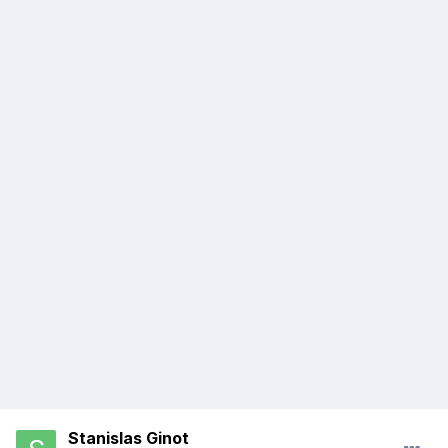
Stanislas Ginot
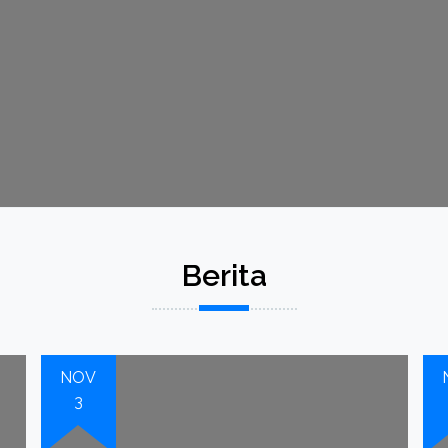
Berita
NOV
3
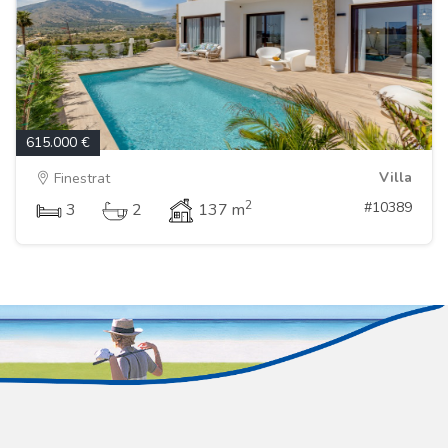
615.000 €
Villa
Finestrat
2
#10389
3
2
137 m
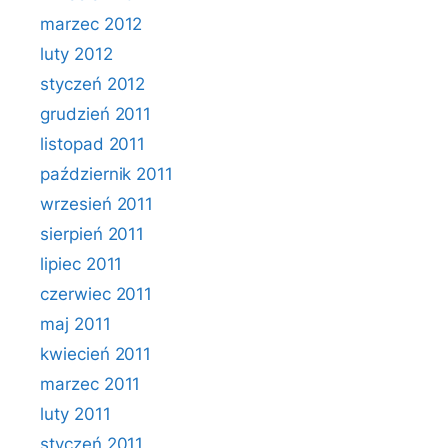
marzec 2012
luty 2012
styczeń 2012
grudzień 2011
listopad 2011
październik 2011
wrzesień 2011
sierpień 2011
lipiec 2011
czerwiec 2011
maj 2011
kwiecień 2011
marzec 2011
luty 2011
styczeń 2011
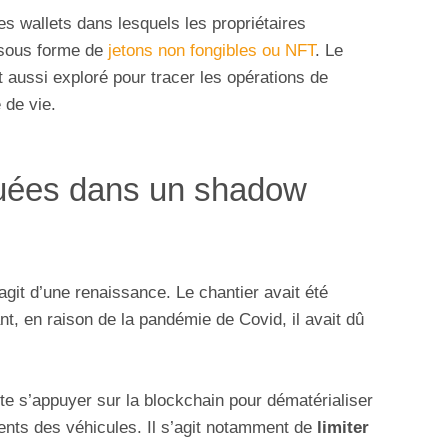
es wallets dans lesquels les propriétaires
é sous forme de
jetons non fongibles ou NFT
. Le
 aussi exploré pour tracer les opérations de
 de vie.
quées dans un shadow
’agit d’une renaissance. Le chantier avait été
t, en raison de la pandémie de Covid, il avait dû
 s’appuyer sur la blockchain pour dématérialiser
ents des véhicules. Il s’agit notamment de
limiter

= = =

Exercise goal | Examine the records above and give the number of lines in which the string "dans" appears, with no other words.

Task response | 2